To avoid this behavior, I had to change the protocol and send an empty message within the OnClientConnectedAsync. When the client is waiting for this empty message and starts sending after it was received, the OnMessageReceivedAsync at the server side is being executed as expected.

To Reproduce Steps to reproduce the behavior:

  1. Run an EmbedIO WebSocket server in one thread
  2. Connect using a ClientWebSocket in another thread on the same computer (I used a thread within the same process)
  3. Send a message to the server as soon as the ClientWebSocket.ConnectAsync method returned
  4. At the server side, the OnMessageReceivedAsync may not be executed for the first message(s)

Expected behavior At the client side I (as a naive user) actually assume that after connected, the server is able to process sent messages. When I look into the source of the WebSocketModule source, I find the connection process in the OnRequestAsync method. This method accepts the WebSocket using AcceptWebSocketAsync, then does tidy actions, then stores the context, then calls the OnClientConnectedAsync method and finally runs the message processing loop.
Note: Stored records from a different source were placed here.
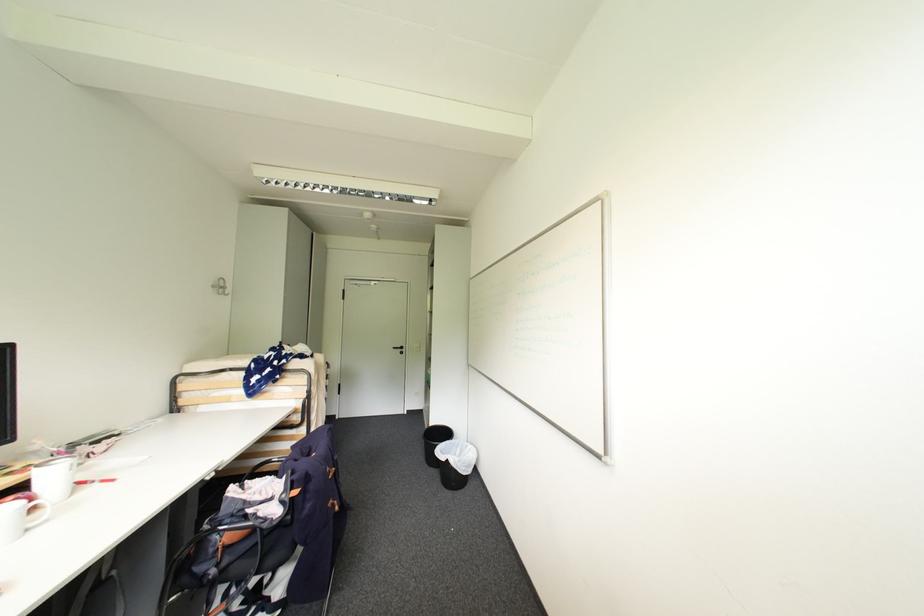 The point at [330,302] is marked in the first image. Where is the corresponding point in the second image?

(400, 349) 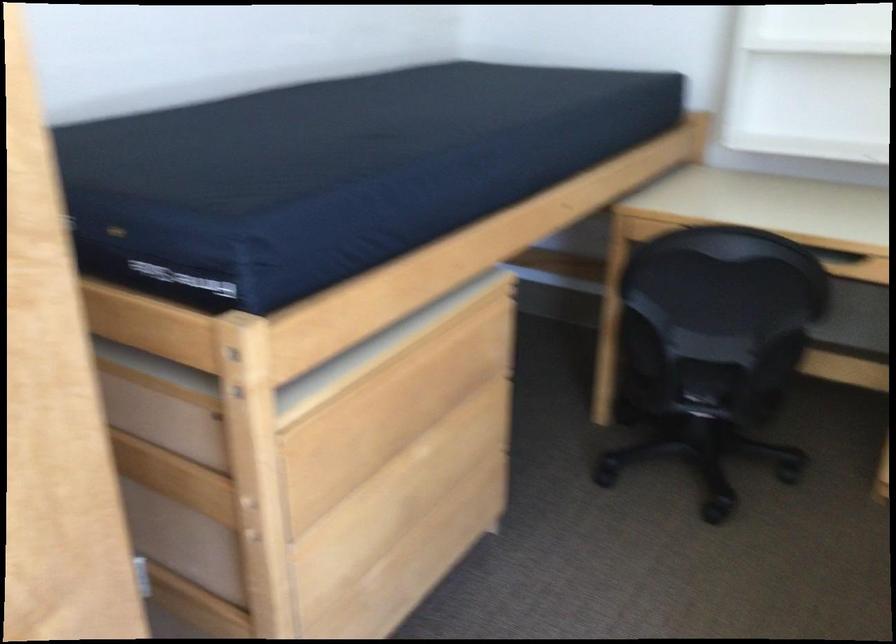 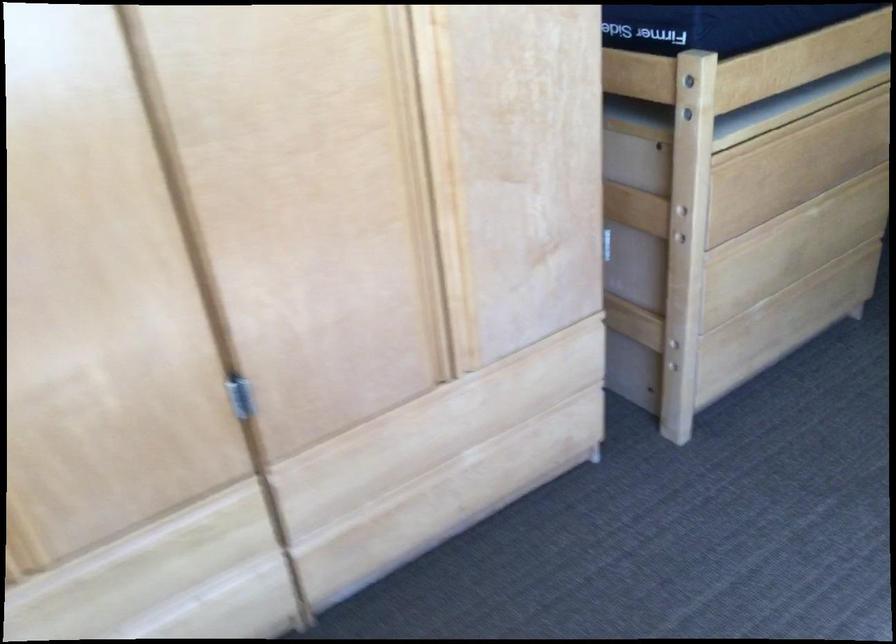 Find the pixel in the second image that matches point 256,507 in the first image.

(682, 210) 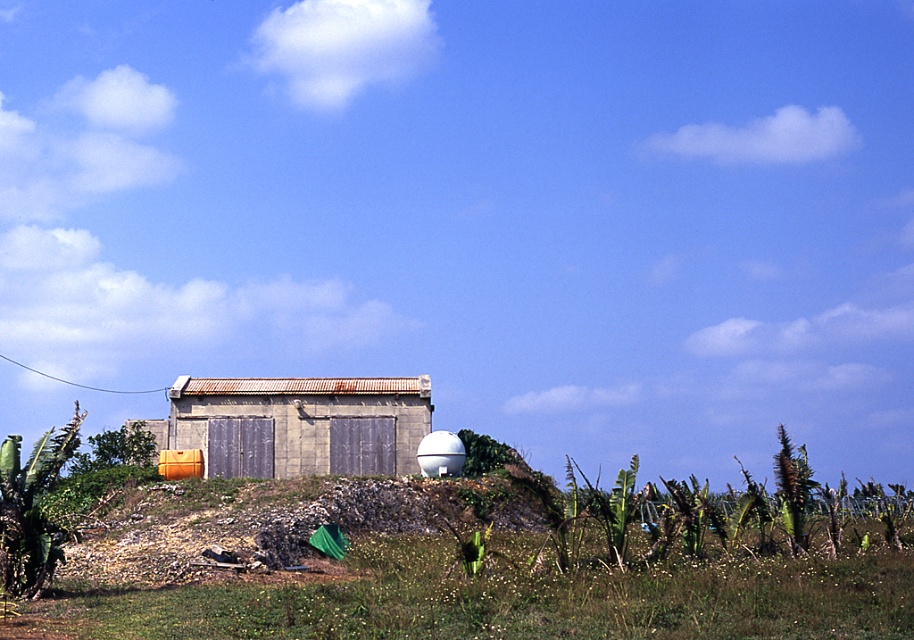 Question: Which object is positioned farthest from the green grass at lower center?

Choices:
 (A) rusty concrete hut at center
 (B) white matte water tank at center

Answer: (A)

Question: Does green grass at lower center have a smaller size compared to rusty concrete hut at center?

Choices:
 (A) no
 (B) yes

Answer: (B)

Question: Which object is positioned farthest from the white matte water tank at center?

Choices:
 (A) green grass at lower center
 (B) rusty concrete hut at center

Answer: (A)

Question: Where is rusty concrete hut at center located in relation to white matte water tank at center in the image?

Choices:
 (A) above
 (B) below

Answer: (A)

Question: Is green grass at lower center wider than white matte water tank at center?

Choices:
 (A) no
 (B) yes

Answer: (B)

Question: Which object appears closest to the camera in this image?

Choices:
 (A) rusty concrete hut at center
 (B) green grass at lower center

Answer: (B)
Between AcceptWebSocketAsync and message loop processing is a time gap where no messages will be processed, which results in a timing problem, when a fast client starts sending messages directly after the WebSocket connection has been established successfully.

As I understand, the ProcessEmbedIOContext was used as message loop processor in my case. In this method an OnMessage event handler will be attached for processing received messages. This happens after the client was able to send messages already. If the AcceptWebSocketAsync would be executed after the OnMessage handler has been attached, the timing problem should be solved.

Anyway, the timing problem may not happen with slow clients (f.e. LAN or WAN connected peers). For all other cases, an empty message from the server could signal to the client that the server is ready for processing messages, after the connection has been established (as a workaround). The RFC says in the handshake sections, the server can start processing messages after confirming the OPEN state. If you stick to it, you're doing it right, and the timing problem is a part of the RFC. In this case the client should never be the peer that starts sending messages.